As with the other two episodes of the series, Michael Davis puts forward his own brand of horror, which, despite borrowing from a number of different styles, feels unique and, most importantly, fresh.
Most remarkably, it steers away from the jump scare technique and instead veers more in the direction of uneasy dialogues and monologues – the latter gradually exhibiting a descent into desperation and madness.
Taken from a plot perspective, not much happens during the half an hour that it takes for the credits to roll, but this is by no means a problem within the context. The project makes good use of this time to build atmosphere and to slowly but steadily creep under the skin of the audience. It does not need sudden noises or industrial quantities of gore in order to shock and surprise, but rather relies on atmospheric music, sharp sound mixing and a very inspired editing style.
Another aspect of the episode which we thoroughly enjoyed was the acting performance of the main actors. They all do a very professional job and their motivations and range of displayed emotions are more than impressive. Within its context of a conversation-heavy, slow-paced horror trope, acting is a make-or-break matter, and 'The Grimoire Chapters' efficiently navigates this thin line. On the downside, some pacing problems can be identified, and the coherence of the plot suffers from this. The decision to begin and end with a short 1988 arc is interesting but does not add much in terms of substance, other than rather artificially creating suspense for the next episode. The use of audio, as mentioned before, is very effective in creating a general atmosphere of creepiness, but the repeated use of a certain song for this purpose made us wince slightly. ‘Row Row Row Your Boat’ has been used so widely in horror projects in order to create a tense and unsettling atmosphere, that it has become cliché beyond measure.
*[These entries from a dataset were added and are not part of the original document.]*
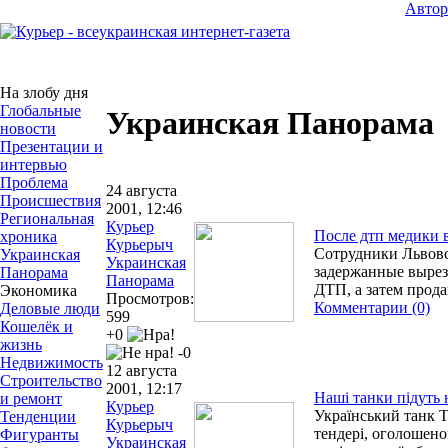
Авто
На злобу дня
Глобальные
Украинская Панорама
новости
Презентации и
интервью
Проблема
24 августа
Происшествия
2001, 12:46
Региональная
Курьер
После дтп медики в
хроника
Курьерыч
Сотрудники Львовс
Украинская
Украинская
задержанные вырез
Панорама
Панорама
ДТП, а затем прода
Экономика
Просмотров:
Комментарии (0)
Деловые люди
599
Кошелёк и
+0
жизнь
-0
Недвижимость
12 августа
Строительство
2001, 12:17
Наші танки підуть 
и ремонт
Курьер
Український танк Т
Тенденции
Курьерыч
тендері, оголошено
Фигуранты
Украинская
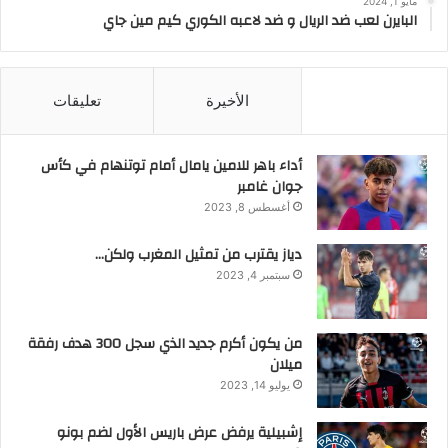
مايو 1, 2024
البايرن لعب ضد الريال و ضد لاعبه الكوري كيم مين جاي
الأشهر
الأخيرة
تعليقات
أداء باهر للامين يامال أمام توتنهام في كأس
جوان غامبر
أغسطس 8, 2023
دياز يقترب من تمثيل المغرب ولكن…
سبتمبر 4, 2023
من يكون أكرم جديد الذي سجل 300 هدف رفقة
ميلان
يوليو 14, 2023
إشبيلية يرفض عرض باريس الأول لضم بونو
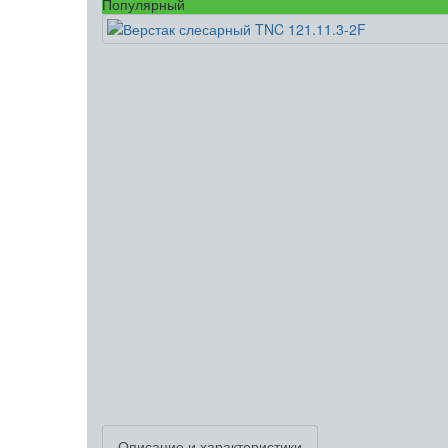
Популярный
Описание и характеристики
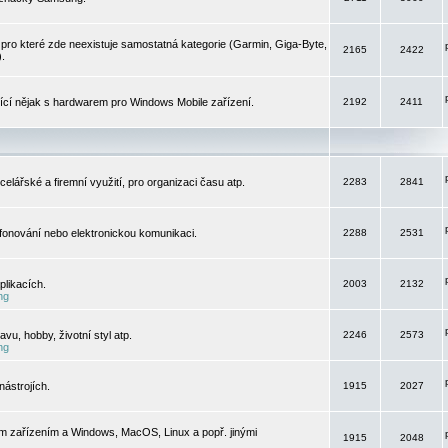
pro které zde neexistuje samostatná kategorie (Garmin, Giga-Byte,
2165
2422
).
jící nějak s hardwarem pro Windows Mobile zařízení.
2192
2411
elářské a firemní využití, pro organizaci času atp.
2283
2841
efonování nebo elektronickou komunikaci.
2288
2531
likacích.
2003
2132
ng
vu, hobby, životní styl atp.
2246
2573
ng
ástrojích.
1915
2027
m zařízením a Windows, MacOS, Linux a popř. jinými
1915
2048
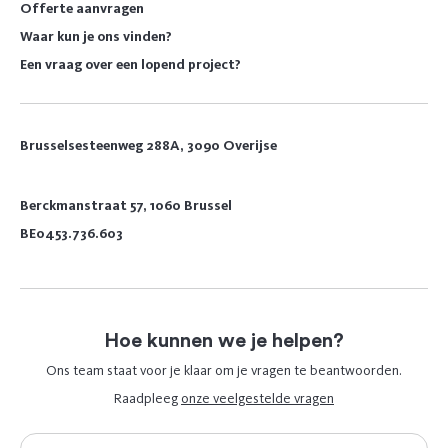
Offerte aanvragen
Waar kun je ons vinden?
Een vraag over een lopend project?
Brusselsesteenweg 288A, 3090 Overijse
Berckmanstraat 57, 1060 Brussel
BE0453.736.603
Hoe kunnen we je helpen?
Ons team staat voor je klaar om je vragen te beantwoorden.
Raadpleeg
onze veelgestelde vragen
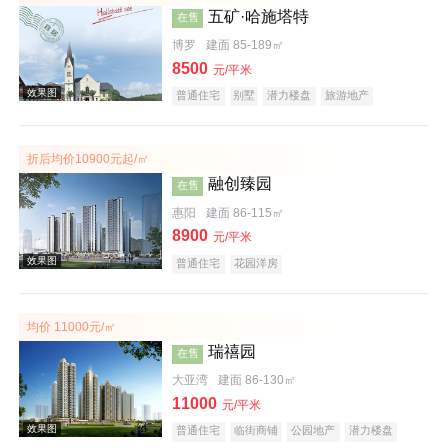
五矿·哈施塔特
在售
博罗
建面 85-189㎡
8500
元/平米
普通住宅
别墅
潜力楼盘
旅游地产
教育地产
名企盘
文旅地产
折后均价10900元起/㎡
效果图
融创臻园
在售
惠阳
建面 86-115㎡
8900
元/平米
普通住宅
花园洋房
均价 11000元/㎡
瑞禧园
在售
效果图
大亚湾
建面 86-130㎡
11000
元/平米
普通住宅
临街商铺
公园地产
潜力楼盘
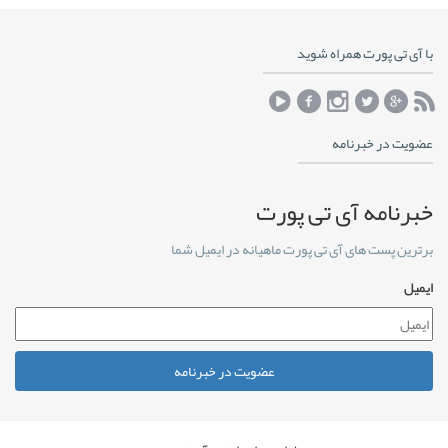
با آی تی پورت همراه شوید
عضویت در خبرنامه
خبرنامه آی تی پورت
برترین پست های آی تی پورت ماهیانه در ایمیل شما
ایمیل
عضویت در خبرنامه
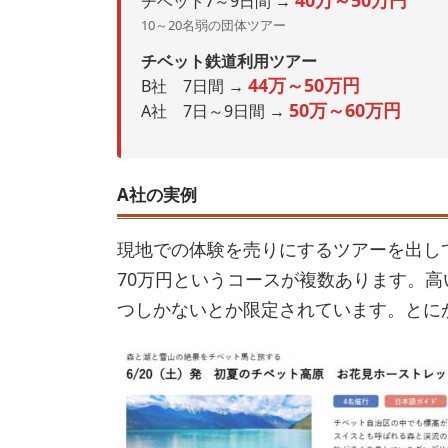
チベット7～9日間 →
10～20名弱の団体ツアー
チベット鉄道利用ツアー
44万～50万円
B社 7日間 →
50万～60万円
A社 7日～9日間 →
A社
の実例
現地での体験を売りにするツアーを出し
70万円というコースが複数あります。高
つしかないとか限定されています。とに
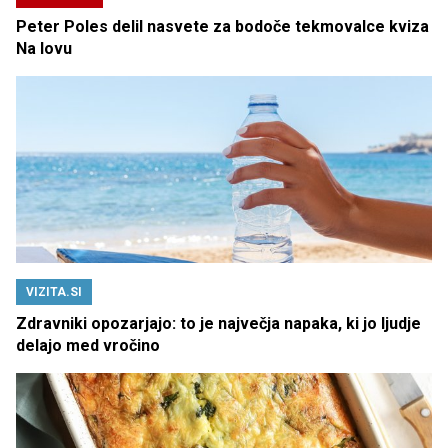
Peter Poles delil nasvete za bodoče tekmovalce kviza
Na lovu
VIZITA.SI
Zdravniki opozarjajo: to je največja napaka, ki jo ljudje
delajo med vročino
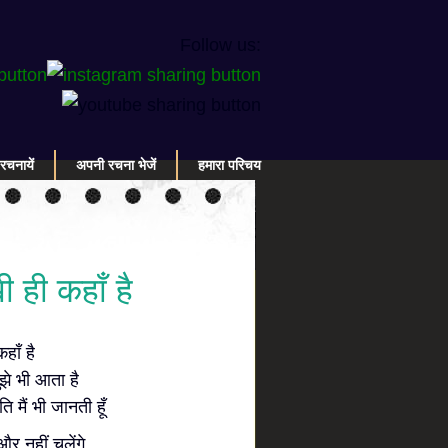
Follow us:
रचनायें
अपनी रचना भेजें
हमारा परिचय
ी ही कहाँ है
हाँ है
ुझे भी आता है
ि मैं भी जानती हूँ
र नहीं चलेंगे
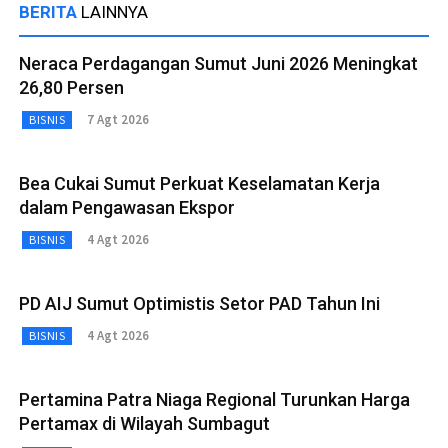
BERITA
LAINNYA
Neraca Perdagangan Sumut Juni 2026 Meningkat
26,80 Persen
7 Agt 2026
BISNIS
Bea Cukai Sumut Perkuat Keselamatan Kerja
dalam Pengawasan Ekspor
4 Agt 2026
BISNIS
PD AIJ Sumut Optimistis Setor PAD Tahun Ini
4 Agt 2026
BISNIS
Pertamina Patra Niaga Regional Turunkan Harga
Pertamax di Wilayah Sumbagut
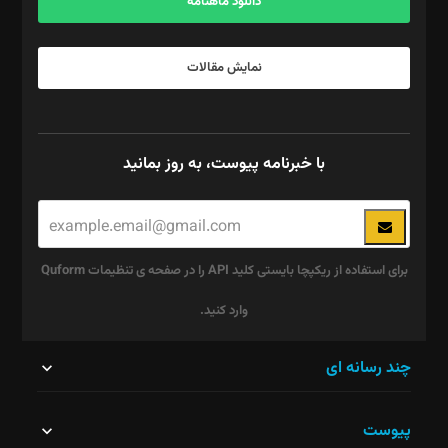
دانلود ماهنامه
نمایش مقالات
با خبرنامه پیوست، به روز بمانید
برای استفاده از ریکپچا بایستی کلید API را در صفحه ی تنظیمات Quform
وارد کنید.
این
چند رسانه ای
قسمت
پیوست
نباید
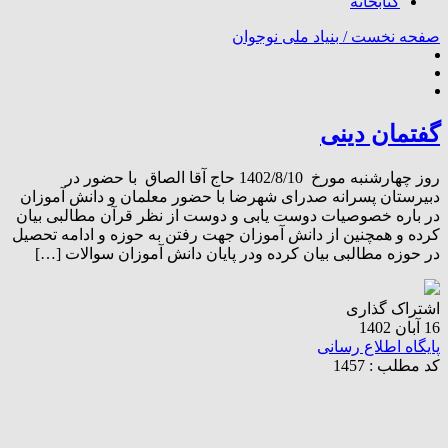
کتابخانه
صفحه نخست /
بنیاد ملی نوجوان
گفتمان دینی
روز چهارشنبه مورخ 1402/8/10 حاج آقا الصاق با حضور در
دبیرستان پسرانه صدرای شهرضا با حضور معلمان و دانش آموزان
در باره خصوصیات دوست یابی و دوست از نظر قرآن مطالبی بیان
کرده و همچنین از دانش آموزان جهت رفتن به حوزه و ادامه تحصیل
در حوزه مطالبی بیان کرده ودر پایان دانش آموزان سوالات […]
اشتراک گذاری
16 آبان 1402
پایگاه اطلاع رسانی
کد مطلب : 1457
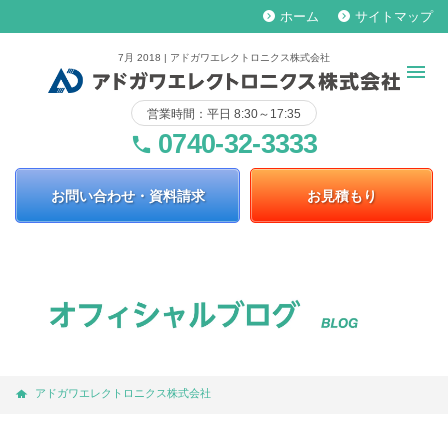
ホーム
サイトマップ
keyboard_arrow_right
keyboard_arrow_right
7月 2018 | アドガワエレクトロニクス株式会社
営業時間：平日 8:30～17:35
0740-32-3333
phone
お問い合わせ・資料請求
お見積もり
アドガワエレクトロニクス株式会社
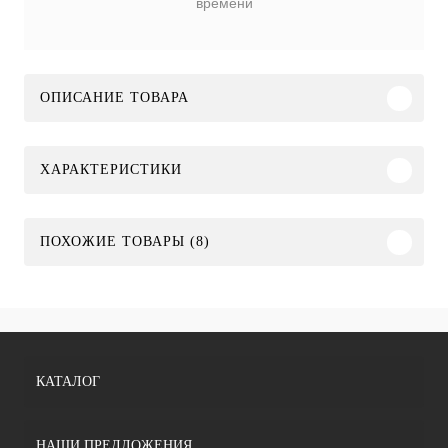
времени
ОПИСАНИЕ ТОВАРА
ХАРАКТЕРИСТИКИ
ПОХОЖИЕ ТОВАРЫ (8)
КАТАЛОГ
НАШИ ПРЕДЛОЖЕНИЯ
As the very 'American Horror Story'-inspired opening credits rolled, we guessed that we would be in for a different type of horror that evades from the mainstream tropes, and we were not wrong. Deeply anchored in personal drama rather than dependent on monster fights and bloodbaths, 'Heavenly Peace is a smart episode that showcases both technical proficiency and artistic good taste. A general lack of coherence and slightly too elongated dialogues diminish some of its substance, but Episode 3 remains a very good watch in its own right.